Search code examples
pythonnumpyperformanceoptimization

How to optimize the following structure as a vectorized operation


My end goal is to get c_indices as described here. However, I'm unable to find any good optimization to increase the speed. Is it even possible to perform some kind of vectorization to reduce the time complexity?

_c = np.random.randint(0,1000, (10000))

c_starts = np.concatenate([[0], np.cumsum(_c[:-1])])
c_indices =  np.concatenate([np.tile(np.arange(start, start + size), _c[i])
                              for i, (start, size) in enumerate(zip(c_starts, _c))])

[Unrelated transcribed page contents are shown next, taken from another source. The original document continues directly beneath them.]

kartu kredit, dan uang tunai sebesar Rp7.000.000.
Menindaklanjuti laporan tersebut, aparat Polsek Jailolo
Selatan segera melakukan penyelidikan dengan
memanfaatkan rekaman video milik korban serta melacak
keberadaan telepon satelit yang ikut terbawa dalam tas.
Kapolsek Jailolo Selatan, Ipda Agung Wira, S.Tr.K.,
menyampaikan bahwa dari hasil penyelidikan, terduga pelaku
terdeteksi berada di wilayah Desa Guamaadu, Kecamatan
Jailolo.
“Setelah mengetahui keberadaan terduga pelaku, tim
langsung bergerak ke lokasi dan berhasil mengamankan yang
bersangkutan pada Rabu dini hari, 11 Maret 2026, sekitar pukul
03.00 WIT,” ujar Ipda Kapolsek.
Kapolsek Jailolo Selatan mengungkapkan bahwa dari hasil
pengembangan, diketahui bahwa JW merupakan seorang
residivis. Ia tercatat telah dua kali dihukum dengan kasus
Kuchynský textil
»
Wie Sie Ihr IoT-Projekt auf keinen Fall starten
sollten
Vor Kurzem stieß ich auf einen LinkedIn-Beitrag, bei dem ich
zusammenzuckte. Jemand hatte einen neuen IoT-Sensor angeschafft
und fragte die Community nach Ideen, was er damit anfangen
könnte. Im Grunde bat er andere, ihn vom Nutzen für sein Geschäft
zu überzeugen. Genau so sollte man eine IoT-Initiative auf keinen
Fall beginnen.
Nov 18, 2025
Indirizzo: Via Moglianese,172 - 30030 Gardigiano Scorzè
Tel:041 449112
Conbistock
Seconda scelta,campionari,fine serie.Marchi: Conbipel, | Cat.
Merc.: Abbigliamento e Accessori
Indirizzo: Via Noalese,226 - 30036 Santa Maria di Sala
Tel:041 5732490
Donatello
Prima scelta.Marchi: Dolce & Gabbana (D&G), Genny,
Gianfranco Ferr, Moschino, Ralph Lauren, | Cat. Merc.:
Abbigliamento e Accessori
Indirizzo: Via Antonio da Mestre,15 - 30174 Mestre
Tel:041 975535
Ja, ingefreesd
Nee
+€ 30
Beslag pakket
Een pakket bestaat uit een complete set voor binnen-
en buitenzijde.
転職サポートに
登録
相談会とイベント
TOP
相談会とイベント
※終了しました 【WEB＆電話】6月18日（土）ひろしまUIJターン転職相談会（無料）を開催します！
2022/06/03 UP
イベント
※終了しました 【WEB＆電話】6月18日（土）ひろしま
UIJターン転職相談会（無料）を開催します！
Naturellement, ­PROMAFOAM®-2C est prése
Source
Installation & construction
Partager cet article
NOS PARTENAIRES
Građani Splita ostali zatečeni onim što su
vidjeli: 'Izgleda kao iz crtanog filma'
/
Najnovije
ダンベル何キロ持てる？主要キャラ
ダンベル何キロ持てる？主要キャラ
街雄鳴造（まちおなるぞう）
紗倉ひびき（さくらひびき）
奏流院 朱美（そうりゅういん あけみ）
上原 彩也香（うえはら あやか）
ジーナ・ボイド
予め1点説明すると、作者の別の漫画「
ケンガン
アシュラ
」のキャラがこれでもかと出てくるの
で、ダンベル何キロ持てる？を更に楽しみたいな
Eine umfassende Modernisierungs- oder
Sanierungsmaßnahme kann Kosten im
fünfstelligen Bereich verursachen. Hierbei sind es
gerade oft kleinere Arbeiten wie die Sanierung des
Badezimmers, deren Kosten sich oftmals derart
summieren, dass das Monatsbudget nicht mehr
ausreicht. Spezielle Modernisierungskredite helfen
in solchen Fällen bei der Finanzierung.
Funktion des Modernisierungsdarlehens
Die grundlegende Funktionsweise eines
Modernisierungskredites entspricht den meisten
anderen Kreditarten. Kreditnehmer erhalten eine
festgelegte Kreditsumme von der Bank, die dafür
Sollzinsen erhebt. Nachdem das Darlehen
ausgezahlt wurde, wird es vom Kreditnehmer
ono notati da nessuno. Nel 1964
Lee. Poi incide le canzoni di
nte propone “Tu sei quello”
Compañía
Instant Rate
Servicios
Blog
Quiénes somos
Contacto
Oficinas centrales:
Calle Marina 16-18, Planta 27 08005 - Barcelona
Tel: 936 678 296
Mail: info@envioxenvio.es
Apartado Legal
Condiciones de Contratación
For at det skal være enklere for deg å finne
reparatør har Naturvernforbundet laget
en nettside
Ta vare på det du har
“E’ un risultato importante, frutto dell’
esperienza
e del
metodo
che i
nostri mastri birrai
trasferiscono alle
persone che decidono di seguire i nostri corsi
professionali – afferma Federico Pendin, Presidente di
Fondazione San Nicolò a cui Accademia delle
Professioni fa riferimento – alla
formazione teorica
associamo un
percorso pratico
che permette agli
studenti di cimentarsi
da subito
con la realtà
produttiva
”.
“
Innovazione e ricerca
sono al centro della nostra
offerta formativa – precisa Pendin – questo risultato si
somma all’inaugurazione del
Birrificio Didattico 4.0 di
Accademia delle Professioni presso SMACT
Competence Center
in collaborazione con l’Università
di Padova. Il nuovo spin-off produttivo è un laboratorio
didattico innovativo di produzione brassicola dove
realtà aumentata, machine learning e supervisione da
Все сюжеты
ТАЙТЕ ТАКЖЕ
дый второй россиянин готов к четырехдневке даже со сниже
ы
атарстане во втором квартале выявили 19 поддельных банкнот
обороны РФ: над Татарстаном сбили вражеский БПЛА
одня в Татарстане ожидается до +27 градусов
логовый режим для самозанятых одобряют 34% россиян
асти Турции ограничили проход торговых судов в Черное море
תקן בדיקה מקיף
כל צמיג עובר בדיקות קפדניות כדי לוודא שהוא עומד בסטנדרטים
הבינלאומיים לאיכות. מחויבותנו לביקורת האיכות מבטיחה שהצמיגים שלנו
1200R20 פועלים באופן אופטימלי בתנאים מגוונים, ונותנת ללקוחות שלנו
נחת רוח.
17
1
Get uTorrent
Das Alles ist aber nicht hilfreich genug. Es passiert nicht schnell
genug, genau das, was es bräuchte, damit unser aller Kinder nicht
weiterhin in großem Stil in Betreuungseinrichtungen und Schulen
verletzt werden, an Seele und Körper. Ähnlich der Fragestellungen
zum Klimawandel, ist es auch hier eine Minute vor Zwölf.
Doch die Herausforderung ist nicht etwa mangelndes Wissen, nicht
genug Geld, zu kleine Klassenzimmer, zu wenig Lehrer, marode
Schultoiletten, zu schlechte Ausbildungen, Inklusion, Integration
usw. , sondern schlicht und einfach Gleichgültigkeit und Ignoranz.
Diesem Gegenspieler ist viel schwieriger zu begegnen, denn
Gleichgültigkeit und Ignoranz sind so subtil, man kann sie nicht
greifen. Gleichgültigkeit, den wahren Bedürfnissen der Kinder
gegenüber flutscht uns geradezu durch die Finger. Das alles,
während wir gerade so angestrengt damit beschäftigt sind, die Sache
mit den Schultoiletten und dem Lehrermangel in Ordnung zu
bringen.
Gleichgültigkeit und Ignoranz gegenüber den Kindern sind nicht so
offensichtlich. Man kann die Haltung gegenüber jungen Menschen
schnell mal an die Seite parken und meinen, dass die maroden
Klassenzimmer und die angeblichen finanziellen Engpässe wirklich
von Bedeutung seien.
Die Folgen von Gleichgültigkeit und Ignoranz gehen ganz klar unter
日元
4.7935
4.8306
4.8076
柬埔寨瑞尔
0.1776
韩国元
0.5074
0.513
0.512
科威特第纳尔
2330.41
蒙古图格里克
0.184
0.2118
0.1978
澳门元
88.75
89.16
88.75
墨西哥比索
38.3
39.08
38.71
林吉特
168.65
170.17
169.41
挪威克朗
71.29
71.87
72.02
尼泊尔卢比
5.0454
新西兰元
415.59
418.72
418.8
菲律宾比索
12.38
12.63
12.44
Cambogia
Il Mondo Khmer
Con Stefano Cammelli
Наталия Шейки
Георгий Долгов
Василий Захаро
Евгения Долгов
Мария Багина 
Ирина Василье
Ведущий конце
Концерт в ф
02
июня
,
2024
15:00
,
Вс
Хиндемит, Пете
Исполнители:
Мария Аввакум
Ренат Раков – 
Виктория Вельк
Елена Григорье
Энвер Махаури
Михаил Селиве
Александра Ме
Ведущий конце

for example for a given _c = [3, 4, 2], I would expect the following output

>>> _c
[3, 4, 2]
>>> c_starts
array([0, 3, 7])
>>> c_indices
array([0, 1, 2, 0, 1, 2, 0, 1, 2, 3, 4, 5, 6, 3, 4, 5, 6, 3, 4,
       5, 6, 3, 4, 5, 6, 7, 8, 7, 8])

#based on _c = [3, 4, 2]
#[0, 1, 2] -> repeated 3 times 
#[3, 4, 5, 6] -> repeated 4 times 
#[7, 8] -> repeated 2 times 




Solution

  • I have numba solution that takes about 60% of the original time (at least on my machine). It also should significantly lower memory consumption.

    import numpy as np
    import numba
    
    @numba.njit("int32[:](int32[:], int32[:])")
    def simple_tiling_numba(starts, sizes):
        tiled_starts = np.zeros(len(sizes) + 1, dtype=np.int64)
        tiled_starts[1:] = np.cumsum(sizes ** 2)
    
        result = np.full(tiled_starts[-1], 0, dtype=np.int32)
        for idx in range(len(starts)):
            start = starts[idx]
            size = sizes[idx]
            an_array = np.arange(start, start+size)
            if size > 0:
                for idx2 in range(tiled_starts[idx], tiled_starts[idx+1], size):
                    result[idx2:idx2+size] = an_array
        return result
    
    
    def main():
        _c = np.random.randint(0, 1000, (10000))
    
        c_starts = np.concatenate([[0], np.cumsum(_c[:-1])])
        c_indices = np.concatenate([np.tile(np.arange(start, start + size), _c[i])
                                    for i, (start, size) in enumerate(zip(c_starts, _c))])
        c_indices2 = simple_tiling_numba(c_starts, sizes=_c)
        assert (np.all(c_indices == c_indices2))
    
    
    if __name__ == '__main__':
        main()
    

    Tried parallelizing and it improves performance compared to non-parallel numba but only slightly (10-20%) at the cost of 2x time CPU consumption:

    @numba.njit("int32[:](int32[:], int32[:])", parallel=True)
    def simple_tiling_numba_parallel(starts, sizes):
        tiled_starts = np.zeros(len(sizes) + 1, dtype=np.int64)
        tiled_starts[1:] = np.cumsum(sizes ** 2)
    
        result = np.full(tiled_starts[-1], 0, dtype=np.int32)
        for idx in numba.prange(len(starts)):
            start = starts[idx]
            size = sizes[idx]
            an_array = np.arange(start, start+size)
            if size > 0:
                for idx2 in range(tiled_starts[idx], tiled_starts[idx+1], size):
                    result[idx2:idx2+size] = an_array
        return result